For research use only. Not for therapeutic Use.
Luvadaxistat (TAK-831) is an orally active, highly selective, potent D-amino acid oxidase (DAAO) inhibitor. Luvadaxistat inhibits oxidative deamination of D-serine via the human recombinant DAAO enzyme with an IC50 of 14 nM. Luvadaxistat significantly increases D-serine levels in the rodent brain, plasma, and cerebrospinal fluid. Luvadaxistat has the potential for schizophrenia research[1][2].

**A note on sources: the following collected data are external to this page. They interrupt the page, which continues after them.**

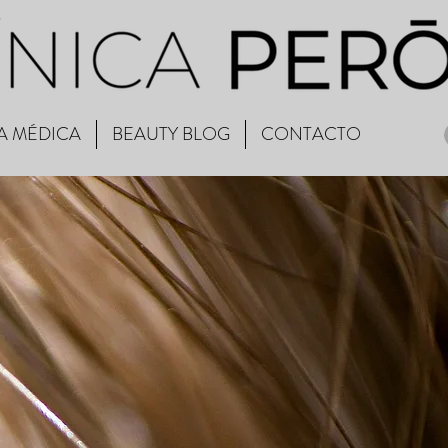
A MÉDICA
BEAUTY BLOG
CONTACTO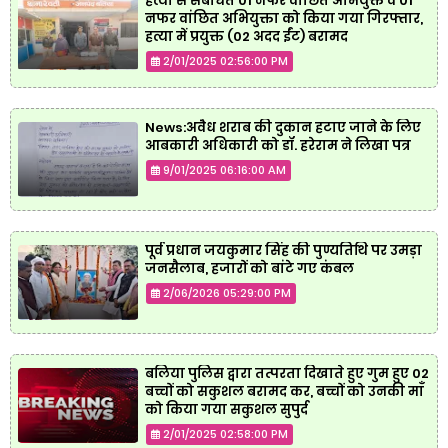
हत्या से संबंधित 01 नफर वांछित अभियुक्त व 01
नफर वांछित अभियुक्ता को किया गया गिरफ्तार,
हत्या में प्रयुक्त (02 अदद ईंट) बरामद
2/01/2025 02:56:00 PM
News:अवैध शराब की दुकान हटाए जाने के लिए
आबकारी अधिकारी को डॉ. हरेराम ने लिखा पत्र
9/01/2025 06:16:00 AM
पूर्व प्रधान जयकुमार सिंह की पुण्यतिथि पर उमड़ा
जनसैलाब, हजारों को बांटे गए कंबल
2/06/2026 05:29:00 PM
बलिया पुलिस द्वारा तत्परता दिखाते हुए गुम हुए 02
बच्चों को सकुशल बरामद कर, बच्चों को उनकी माँ
को किया गया सकुशल सुपुर्द
2/01/2025 02:58:00 PM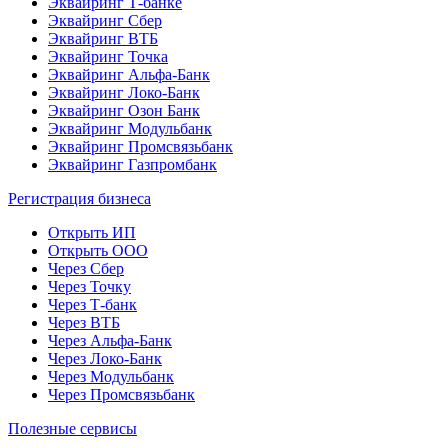
Эквайринг Т-банке
Эквайринг Сбер
Эквайринг ВТБ
Эквайринг Точка
Эквайринг Альфа-Банк
Эквайринг Локо-Банк
Эквайринг Озон Банк
Эквайринг Модульбанк
Эквайринг Промсвязьбанк
Эквайринг Газпромбанк
Регистрация бизнеса
Открыть ИП
Открыть ООО
Через Сбер
Через Точку
Через Т-банк
Через ВТБ
Через Альфа-Банк
Через Локо-Банк
Через Модульбанк
Через Промсвязьбанк
Полезные сервисы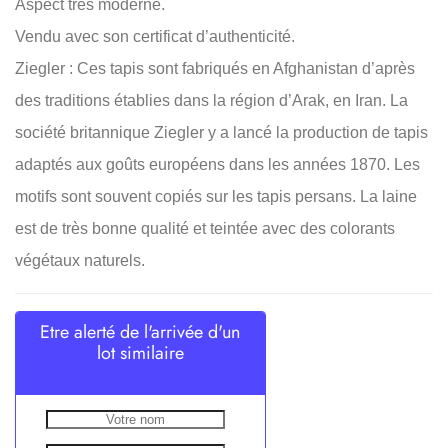
Aspect très moderne.
Vendu avec son certificat d’authenticité.
Ziegler : Ces tapis sont fabriqués en Afghanistan d’après
des traditions établies dans la région d’Arak, en Iran. La
société britannique Ziegler y a lancé la production de tapis
adaptés aux goûts européens dans les années 1870. Les
motifs sont souvent copiés sur les tapis persans. La laine
est de très bonne qualité et teintée avec des colorants
végétaux naturels.
Etre alerté de l'arrivée d'un
lot similaire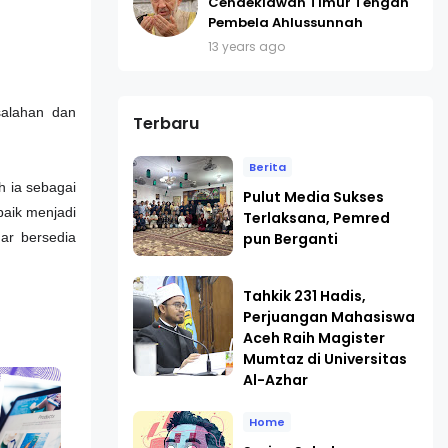
Cendekiawan Timur Tengah
Pembela Ahlussunnah
13 years ago
salahan dan
Terbaru
Berita
h ia sebagai
Pulut Media Sukses
baik menjadi
Terlaksana, Pemred
pun Berganti
ar bersedia
Tahkik 231 Hadis,
Perjuangan Mahasiswa
Aceh Raih Magister
Mumtaz di Universitas
Al-Azhar
Home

Luvadaxistat (TAK-831; 0.001-3 mg/kg/days; PO; 14 days) dose-dependently improves social behavior in the social interaction (SI) test in BALB/c animals with rodent models of negative symptoms of schizophrenia[1].
Acute dosing of Luvadaxistat (0.3, 1, 3 mg/kg; p.o.) significantly reverses a poly(I:C)-induced deficit social preference in male C57BL/6 poly(I:C)-treated mice[1].
Luvadaxistat (1, 3, 10 mg/kg; p.o. at 2, 6, 10, and 24 h) inhibits DAAO by increased rat cerebellar d-serine levels in a dose- and time-dependent manner with a maximal effect observed at a dose of 10 mg/kg at 10 h post-dose in male Wistar rats weighing 240-280 g[1].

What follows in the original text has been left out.